Belka estalou o chicote no chão. — Você não tem o mínimo de empatia? É óbvio que não vamos levar essa merda para a Carniça! Como eu vou dormir com isso me olhando?

— E se ficar no meu quarto? — Morgan iniciou, ainda estava completamente puto com ela, mas não poderia negar que desejava muito estudar com afinco e nada melhor que peças reais para o auxiliarem. 

— Nem fodendo! — o cozinheiro tentou responder, sua mente não havia retornado completamente para o corpo, mas tinha sanidade o suficiente para impedir o médico de tamanha imbecilidade. — Se você levar isto eu vou te jogar para viver junto com os reis dos mar–

— EU O ENCONTREI! — Calíope berrou em plenos pulmões e em seu rosto um genuíno sorriso de satisfação brotava.

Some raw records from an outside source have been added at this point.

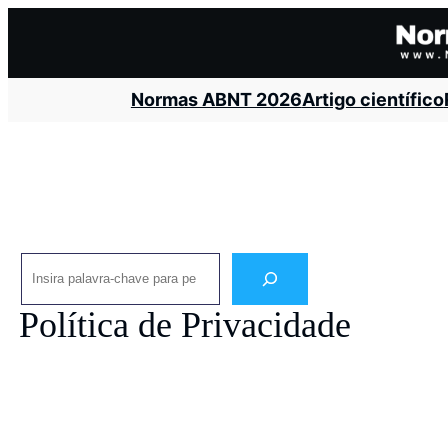
Pular
para
o
Normas ABNT 2026
Artigo científico
conteúdo
Pesquisar
Política de Privacidade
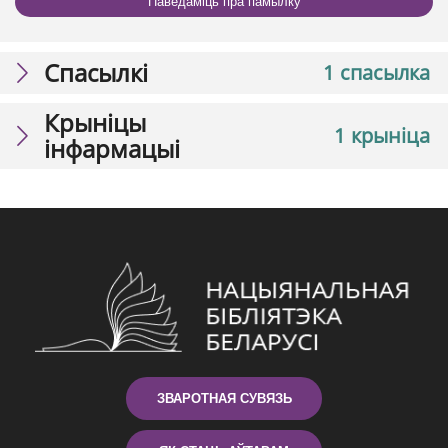
Паведаміць пра памылку
Спасылкі
1 спасылка
Крыніцы
1 крыніца
інфармацыі
ЗВАРОТНАЯ СУВЯЗЬ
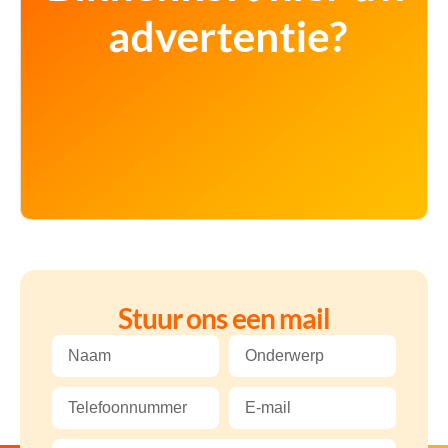
Stuur ons een mail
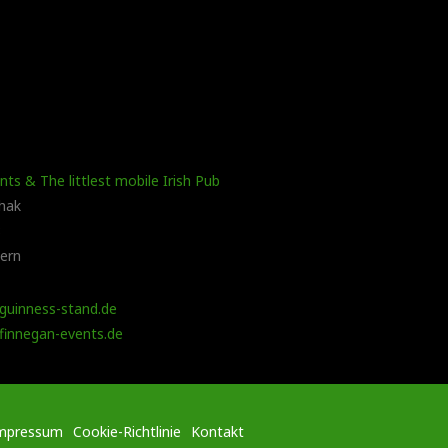
ts & The littlest mobile Irish Pub
hak
8
ern
guinness-stand.de
finnegan-events.de
mpressum
Cookie-Richtlinie
Kontakt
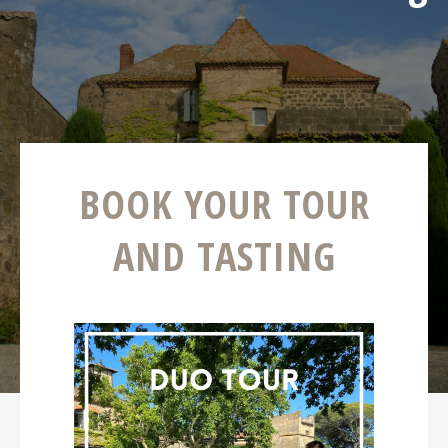
BOOK YOUR TOUR
AND TASTING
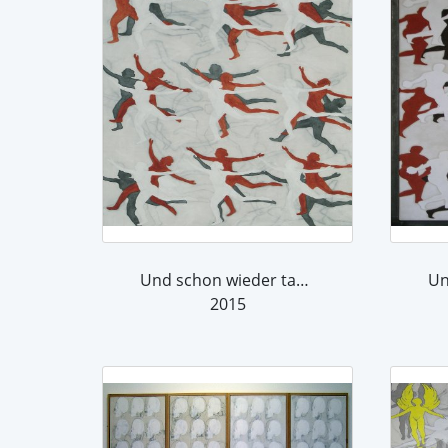
Und schon wieder tanzen sie..... (2)
2015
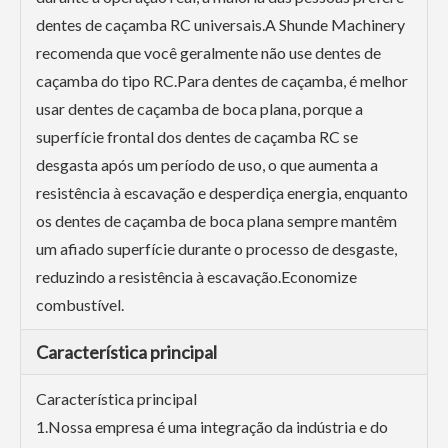
dentes de caçamba RC universais.A Shunde Machinery
recomenda que você geralmente não use dentes de
caçamba do tipo RC.Para dentes de caçamba, é melhor
usar dentes de caçamba de boca plana, porque a
superfície frontal dos dentes de caçamba RC se
desgasta após um período de uso, o que aumenta a
resistência à escavação e desperdiça energia, enquanto
os dentes de caçamba de boca plana sempre mantêm
um afiado superfície durante o processo de desgaste,
reduzindo a resistência à escavação.Economize
combustível.
Característica principal
Característica principal
1.Nossa empresa é uma integração da indústria e do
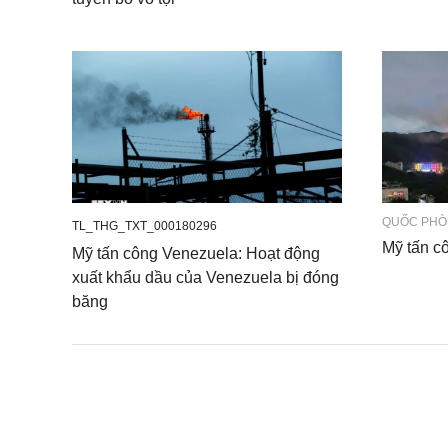
QUỐC PHÒN
TL_THG_TXT_000180296
Mỹ tấn c
Mỹ tấn công Venezuela: Hoạt động
xuất khẩu dầu của Venezuela bị đóng
băng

Os olhos insanos esbugalharam-se e certamente poderiam sair de orbita a qualquer momento; uma imagem aterrorizante, em que toda e qualquer beleza fora extraída de seu corpo durante os poucos minutos que batalhavam para ser substituída apenas pelo sentimento tácito de vingança que a obrigava a mover os joelhos adiante. Havia algo em suas mãos, um objeto que todos pareceram reconhecer, entretanto somente o cozinheiro soube dar o verdadeiro peso para aquele ato. O caracol comunicador tinha a face obesa, com vagarosas rugas e marcada por uma característica rigidez, as sobrancelhas juntas em um único vinco e abaixo deles, os olhos que julgam e condenam. — ELE ESTÁ- 

As palavras foram retiradas e a eternidade abraçou o corpo da pirata. Em uma última onda de insanidade absoluta, o cozinheiro arrancou a faca que pendia sobre as mãos de Morgan com agressividade e, sem pensar duas vezes, cravou-a na testa de Calíope. Era o fim. 

— O QUE ESTÁ ACONTECENDO? ONDE ESTÁ O INÚTIL? — o bichinho gritava com uma terrível voz empostada, mal podia acompanhar a intensidade de seus gritos. — TRAGA IVAN AGORA-!

Com a musculatura tensa e movido pela irracionalidade, o homem se abaixou ao corpo, tomando o caracol das mãos sem vida, que ainda tencionavam os dedos para segurá-lo — estava quente. Insuportavelmente quente. Ignorou, precisava ignorar. Sentiu uma dor insuportável em sua cabeça, mas conseguiu conter a tontura e o impulso que lhe consumia; não deixaria que o ódio o comandasse. Não iria apagar mais; nunca mais.

— Ele está morto. — anunciou ao pé do comunicador, firme o quanto podia diante daquela respiração pesada. Não importavam as leis de sangue e as tradições tolas que regiam o mundo; a sobrevivência pertencerá sempre ao mais apto e para que Flint pudesse viver e sobretudo, ousadamente existir, Ivan deveria estar morto. Das cinzas do passado, amanhã renascerá, junto de sua capitã e seu bando.

Mas, por hoje, só desligou a ligação.

Seu cordão umbilical se rompeu, para sempre dessa vez.